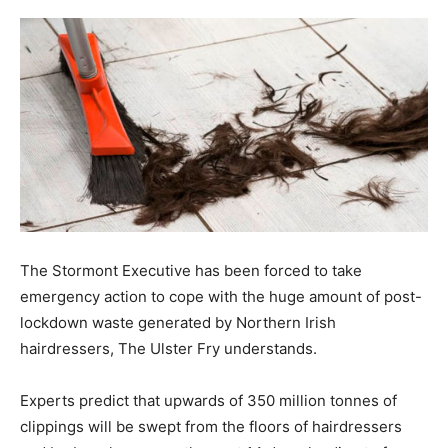
The Stormont Executive has been forced to take
emergency action to cope with the huge amount of post-
lockdown waste generated by Northern Irish
hairdressers, The Ulster Fry understands.
Experts predict that upwards of 350 million tonnes of
clippings will be swept from the floors of hairdressers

◇ ◇ ◇ ◇ ◇ ◇ ◇

◆ ABOUT THIS EXERCISE:
What lines in the entries above include the string "hairdressers"? Return each one.

◆ EXERCISE RESULT:
hairdressers, The Ulster Fry understands.
clippings will be swept from the floors of hairdressers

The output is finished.